Only these lines should appear, exactly: the one containing "Wrap output in" and every line after it through the end of the material below.
[RECORDED INFORMATION]
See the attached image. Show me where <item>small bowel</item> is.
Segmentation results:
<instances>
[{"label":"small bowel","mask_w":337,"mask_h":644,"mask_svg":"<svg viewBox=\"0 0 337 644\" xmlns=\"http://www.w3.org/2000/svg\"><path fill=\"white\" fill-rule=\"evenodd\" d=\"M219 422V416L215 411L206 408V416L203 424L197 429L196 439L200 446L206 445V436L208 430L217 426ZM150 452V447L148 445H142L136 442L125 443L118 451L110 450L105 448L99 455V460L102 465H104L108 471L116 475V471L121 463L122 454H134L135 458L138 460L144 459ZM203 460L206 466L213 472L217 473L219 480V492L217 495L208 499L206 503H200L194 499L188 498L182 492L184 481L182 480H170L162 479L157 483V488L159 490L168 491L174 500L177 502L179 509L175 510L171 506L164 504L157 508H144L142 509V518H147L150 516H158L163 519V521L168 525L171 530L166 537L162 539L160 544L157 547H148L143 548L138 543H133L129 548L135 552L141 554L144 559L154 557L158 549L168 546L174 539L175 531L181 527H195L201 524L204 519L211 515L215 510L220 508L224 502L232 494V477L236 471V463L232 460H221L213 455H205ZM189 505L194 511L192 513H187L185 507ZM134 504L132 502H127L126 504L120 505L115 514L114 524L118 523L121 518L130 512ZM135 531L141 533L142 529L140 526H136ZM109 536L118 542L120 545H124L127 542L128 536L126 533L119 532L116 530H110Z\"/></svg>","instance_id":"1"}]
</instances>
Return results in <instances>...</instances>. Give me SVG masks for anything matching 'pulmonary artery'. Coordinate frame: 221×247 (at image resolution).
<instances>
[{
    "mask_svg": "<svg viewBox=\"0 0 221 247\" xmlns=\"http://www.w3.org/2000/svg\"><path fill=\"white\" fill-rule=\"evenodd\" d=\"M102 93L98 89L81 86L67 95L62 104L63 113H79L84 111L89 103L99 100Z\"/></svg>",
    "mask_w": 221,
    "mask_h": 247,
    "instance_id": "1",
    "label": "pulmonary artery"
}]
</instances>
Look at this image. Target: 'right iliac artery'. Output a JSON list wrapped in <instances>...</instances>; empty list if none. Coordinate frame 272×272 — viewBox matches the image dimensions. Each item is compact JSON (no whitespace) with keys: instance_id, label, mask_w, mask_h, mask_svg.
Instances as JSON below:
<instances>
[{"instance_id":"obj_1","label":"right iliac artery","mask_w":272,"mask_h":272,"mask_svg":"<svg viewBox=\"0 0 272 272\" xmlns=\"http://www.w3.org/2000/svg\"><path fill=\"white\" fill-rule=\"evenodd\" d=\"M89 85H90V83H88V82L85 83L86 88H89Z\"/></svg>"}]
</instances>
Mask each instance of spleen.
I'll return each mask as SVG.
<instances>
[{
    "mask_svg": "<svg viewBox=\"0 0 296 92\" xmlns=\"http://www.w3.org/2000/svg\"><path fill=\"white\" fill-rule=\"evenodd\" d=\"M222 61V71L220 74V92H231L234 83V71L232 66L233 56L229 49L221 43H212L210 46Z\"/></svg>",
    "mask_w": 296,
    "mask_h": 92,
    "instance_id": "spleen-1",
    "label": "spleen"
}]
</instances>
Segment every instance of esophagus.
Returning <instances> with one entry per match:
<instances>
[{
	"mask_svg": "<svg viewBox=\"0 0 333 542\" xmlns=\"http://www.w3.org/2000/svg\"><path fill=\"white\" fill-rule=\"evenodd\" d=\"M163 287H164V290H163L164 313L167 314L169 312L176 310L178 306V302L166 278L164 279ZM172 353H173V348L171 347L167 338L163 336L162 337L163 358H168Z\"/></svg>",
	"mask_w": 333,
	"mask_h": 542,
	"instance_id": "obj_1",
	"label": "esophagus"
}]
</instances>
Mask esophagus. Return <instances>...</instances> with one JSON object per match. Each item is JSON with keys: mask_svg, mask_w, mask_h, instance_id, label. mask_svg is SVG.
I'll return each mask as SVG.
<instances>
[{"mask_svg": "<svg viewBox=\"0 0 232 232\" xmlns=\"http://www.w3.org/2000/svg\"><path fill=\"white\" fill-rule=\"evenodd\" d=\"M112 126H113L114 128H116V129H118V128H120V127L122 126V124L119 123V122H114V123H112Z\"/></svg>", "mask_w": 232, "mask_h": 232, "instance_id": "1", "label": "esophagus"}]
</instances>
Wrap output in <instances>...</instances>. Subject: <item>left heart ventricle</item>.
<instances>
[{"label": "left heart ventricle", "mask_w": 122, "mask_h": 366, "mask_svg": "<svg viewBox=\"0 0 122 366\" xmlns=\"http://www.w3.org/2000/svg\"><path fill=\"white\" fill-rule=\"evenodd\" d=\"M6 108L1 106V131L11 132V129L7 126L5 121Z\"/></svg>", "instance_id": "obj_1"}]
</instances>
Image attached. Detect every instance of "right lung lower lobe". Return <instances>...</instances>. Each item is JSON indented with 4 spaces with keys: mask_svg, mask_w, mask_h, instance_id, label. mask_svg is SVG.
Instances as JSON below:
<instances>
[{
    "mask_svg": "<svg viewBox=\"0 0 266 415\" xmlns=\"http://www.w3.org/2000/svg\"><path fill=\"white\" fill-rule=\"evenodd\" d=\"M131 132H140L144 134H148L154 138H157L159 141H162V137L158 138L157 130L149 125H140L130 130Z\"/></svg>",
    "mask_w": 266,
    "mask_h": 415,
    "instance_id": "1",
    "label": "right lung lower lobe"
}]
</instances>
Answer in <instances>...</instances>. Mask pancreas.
[/RECORDED INFORMATION]
◆ **WORKED SOLUTION**:
Wrap output in <instances>...</instances>. Subject: <item>left heart ventricle</item>.
<instances>
[{"label": "left heart ventricle", "mask_w": 122, "mask_h": 366, "mask_svg": "<svg viewBox=\"0 0 122 366\" xmlns=\"http://www.w3.org/2000/svg\"><path fill=\"white\" fill-rule=\"evenodd\" d=\"M6 108L1 106V131L11 132V129L7 126L5 121Z\"/></svg>", "instance_id": "obj_1"}]
</instances>
Image attached. Detect every instance of "right lung lower lobe". Return <instances>...</instances>. Each item is JSON indented with 4 spaces with keys: mask_svg, mask_w, mask_h, instance_id, label. mask_svg is SVG.
Instances as JSON below:
<instances>
[{
    "mask_svg": "<svg viewBox=\"0 0 266 415\" xmlns=\"http://www.w3.org/2000/svg\"><path fill=\"white\" fill-rule=\"evenodd\" d=\"M131 132H140L144 134H148L154 138H157L159 141H162V137L158 138L157 130L149 125H140L130 130Z\"/></svg>",
    "mask_w": 266,
    "mask_h": 415,
    "instance_id": "1",
    "label": "right lung lower lobe"
}]
</instances>
Answer in <instances>...</instances>. Mask pancreas.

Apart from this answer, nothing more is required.